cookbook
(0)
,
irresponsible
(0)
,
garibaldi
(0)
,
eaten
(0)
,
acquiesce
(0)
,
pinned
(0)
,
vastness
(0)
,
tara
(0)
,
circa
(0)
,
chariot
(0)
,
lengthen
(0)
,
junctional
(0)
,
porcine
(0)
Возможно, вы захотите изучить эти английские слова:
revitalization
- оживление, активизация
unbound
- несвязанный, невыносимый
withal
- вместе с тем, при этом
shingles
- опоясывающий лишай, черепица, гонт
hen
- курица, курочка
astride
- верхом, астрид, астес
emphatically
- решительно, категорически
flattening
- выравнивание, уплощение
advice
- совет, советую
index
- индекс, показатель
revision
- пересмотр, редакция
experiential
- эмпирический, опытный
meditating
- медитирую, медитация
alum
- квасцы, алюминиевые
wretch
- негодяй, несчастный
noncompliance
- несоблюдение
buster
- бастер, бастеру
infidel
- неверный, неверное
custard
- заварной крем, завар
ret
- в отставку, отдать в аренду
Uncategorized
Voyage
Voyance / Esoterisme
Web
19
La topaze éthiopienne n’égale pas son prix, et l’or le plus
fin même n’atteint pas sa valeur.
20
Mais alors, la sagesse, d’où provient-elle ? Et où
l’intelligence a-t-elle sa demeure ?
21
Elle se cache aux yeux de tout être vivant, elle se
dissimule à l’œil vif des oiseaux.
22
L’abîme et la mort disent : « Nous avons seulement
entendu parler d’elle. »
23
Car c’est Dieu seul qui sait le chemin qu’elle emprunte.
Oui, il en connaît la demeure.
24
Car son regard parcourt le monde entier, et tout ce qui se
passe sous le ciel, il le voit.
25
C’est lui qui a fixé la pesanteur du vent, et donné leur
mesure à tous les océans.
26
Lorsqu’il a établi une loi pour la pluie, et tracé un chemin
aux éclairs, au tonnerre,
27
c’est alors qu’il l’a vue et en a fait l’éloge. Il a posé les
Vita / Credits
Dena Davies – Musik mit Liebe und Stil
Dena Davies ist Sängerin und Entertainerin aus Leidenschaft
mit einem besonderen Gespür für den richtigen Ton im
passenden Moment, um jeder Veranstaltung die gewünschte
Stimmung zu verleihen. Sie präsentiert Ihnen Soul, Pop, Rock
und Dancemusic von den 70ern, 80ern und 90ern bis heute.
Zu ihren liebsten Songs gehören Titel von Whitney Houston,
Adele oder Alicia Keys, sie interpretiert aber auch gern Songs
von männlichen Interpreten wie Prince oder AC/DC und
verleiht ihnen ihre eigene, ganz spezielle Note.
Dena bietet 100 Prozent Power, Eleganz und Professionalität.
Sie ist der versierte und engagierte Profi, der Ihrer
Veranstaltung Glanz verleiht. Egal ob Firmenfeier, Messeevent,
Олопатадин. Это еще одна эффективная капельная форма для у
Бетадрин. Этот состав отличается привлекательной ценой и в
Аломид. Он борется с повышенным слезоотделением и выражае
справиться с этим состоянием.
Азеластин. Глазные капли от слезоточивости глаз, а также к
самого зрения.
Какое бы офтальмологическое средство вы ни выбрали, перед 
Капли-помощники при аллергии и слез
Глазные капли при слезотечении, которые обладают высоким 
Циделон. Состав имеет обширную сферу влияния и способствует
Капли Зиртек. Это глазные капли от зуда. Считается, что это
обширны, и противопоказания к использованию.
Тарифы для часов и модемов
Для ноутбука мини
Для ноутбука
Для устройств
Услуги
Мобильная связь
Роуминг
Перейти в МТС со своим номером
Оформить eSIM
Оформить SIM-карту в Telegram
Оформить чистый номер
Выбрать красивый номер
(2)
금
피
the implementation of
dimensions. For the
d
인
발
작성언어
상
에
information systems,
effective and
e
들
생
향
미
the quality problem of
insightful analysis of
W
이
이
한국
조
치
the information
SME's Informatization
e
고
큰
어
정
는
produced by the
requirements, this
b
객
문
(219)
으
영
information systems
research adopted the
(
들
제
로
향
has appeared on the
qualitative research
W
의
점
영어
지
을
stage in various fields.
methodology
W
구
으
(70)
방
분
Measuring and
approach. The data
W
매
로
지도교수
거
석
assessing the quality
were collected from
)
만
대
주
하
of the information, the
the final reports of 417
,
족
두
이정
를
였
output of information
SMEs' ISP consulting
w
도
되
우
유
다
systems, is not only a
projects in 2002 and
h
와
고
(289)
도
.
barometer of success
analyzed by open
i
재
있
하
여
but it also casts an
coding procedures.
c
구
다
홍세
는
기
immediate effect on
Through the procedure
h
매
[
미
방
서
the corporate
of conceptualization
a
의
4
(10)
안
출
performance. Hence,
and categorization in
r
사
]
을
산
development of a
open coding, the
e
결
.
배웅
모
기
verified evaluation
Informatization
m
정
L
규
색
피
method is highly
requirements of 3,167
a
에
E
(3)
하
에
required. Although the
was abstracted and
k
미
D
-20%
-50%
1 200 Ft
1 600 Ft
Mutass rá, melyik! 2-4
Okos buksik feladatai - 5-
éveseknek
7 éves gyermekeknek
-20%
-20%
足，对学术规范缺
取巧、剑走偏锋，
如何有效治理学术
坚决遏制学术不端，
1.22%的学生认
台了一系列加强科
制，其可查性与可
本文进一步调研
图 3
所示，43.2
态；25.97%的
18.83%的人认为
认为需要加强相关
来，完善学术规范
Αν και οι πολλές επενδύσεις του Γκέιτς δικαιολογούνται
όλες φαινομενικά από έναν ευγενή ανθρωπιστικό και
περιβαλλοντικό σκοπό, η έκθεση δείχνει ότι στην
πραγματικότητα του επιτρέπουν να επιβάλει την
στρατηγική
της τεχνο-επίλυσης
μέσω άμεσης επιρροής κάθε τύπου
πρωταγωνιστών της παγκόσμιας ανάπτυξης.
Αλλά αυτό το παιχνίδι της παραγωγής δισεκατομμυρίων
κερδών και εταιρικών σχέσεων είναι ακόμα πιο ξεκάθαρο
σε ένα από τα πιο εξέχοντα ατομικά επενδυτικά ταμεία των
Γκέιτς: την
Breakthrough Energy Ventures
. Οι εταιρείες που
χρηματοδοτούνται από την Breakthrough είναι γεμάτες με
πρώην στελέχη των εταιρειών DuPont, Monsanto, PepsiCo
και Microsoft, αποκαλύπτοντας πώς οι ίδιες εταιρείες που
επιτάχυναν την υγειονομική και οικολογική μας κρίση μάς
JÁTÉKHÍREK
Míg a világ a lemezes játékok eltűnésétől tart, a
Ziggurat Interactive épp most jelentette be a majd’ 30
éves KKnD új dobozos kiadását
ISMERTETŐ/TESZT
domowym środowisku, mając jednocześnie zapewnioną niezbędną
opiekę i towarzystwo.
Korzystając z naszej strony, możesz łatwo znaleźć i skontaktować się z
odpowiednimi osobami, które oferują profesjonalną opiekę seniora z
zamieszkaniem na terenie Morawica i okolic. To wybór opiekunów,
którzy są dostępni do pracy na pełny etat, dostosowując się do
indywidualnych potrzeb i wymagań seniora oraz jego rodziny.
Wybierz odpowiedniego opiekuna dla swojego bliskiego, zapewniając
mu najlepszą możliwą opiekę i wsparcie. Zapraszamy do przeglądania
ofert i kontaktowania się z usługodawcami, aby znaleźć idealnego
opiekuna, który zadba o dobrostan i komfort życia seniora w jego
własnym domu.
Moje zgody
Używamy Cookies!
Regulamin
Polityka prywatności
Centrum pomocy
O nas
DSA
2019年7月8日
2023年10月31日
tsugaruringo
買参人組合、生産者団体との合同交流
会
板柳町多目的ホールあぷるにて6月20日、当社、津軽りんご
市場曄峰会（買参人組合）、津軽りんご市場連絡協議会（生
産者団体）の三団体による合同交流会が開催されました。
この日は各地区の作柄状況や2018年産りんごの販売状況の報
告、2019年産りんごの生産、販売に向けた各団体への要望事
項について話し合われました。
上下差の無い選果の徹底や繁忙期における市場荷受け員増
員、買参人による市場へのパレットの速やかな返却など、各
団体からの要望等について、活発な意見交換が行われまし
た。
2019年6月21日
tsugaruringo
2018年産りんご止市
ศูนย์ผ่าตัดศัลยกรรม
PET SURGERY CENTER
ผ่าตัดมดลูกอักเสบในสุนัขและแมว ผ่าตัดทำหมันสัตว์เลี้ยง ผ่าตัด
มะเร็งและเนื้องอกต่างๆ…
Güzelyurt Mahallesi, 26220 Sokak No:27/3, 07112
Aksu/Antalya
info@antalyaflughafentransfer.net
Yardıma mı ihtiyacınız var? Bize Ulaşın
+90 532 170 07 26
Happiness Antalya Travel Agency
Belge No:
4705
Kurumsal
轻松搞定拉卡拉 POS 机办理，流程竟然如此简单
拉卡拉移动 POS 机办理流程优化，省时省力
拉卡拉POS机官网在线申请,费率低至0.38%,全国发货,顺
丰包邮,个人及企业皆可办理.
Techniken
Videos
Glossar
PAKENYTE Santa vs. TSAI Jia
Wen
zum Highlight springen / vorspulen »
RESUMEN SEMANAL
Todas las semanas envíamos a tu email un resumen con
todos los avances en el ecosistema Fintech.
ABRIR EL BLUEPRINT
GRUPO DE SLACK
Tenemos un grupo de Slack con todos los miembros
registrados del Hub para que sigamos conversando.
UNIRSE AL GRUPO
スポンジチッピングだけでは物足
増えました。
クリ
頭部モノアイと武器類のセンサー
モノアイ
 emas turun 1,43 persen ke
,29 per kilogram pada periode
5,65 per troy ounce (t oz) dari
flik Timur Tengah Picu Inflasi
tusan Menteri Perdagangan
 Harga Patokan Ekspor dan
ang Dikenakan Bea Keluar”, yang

• _ABOUT THIS TASK_
The lines you need are those holding the word "demeure"; copy each of them from the material above.

• _PROBLEM SOLUTION_
l’intelligence a-t-elle sa demeure ?
Oui, il en connaît la demeure.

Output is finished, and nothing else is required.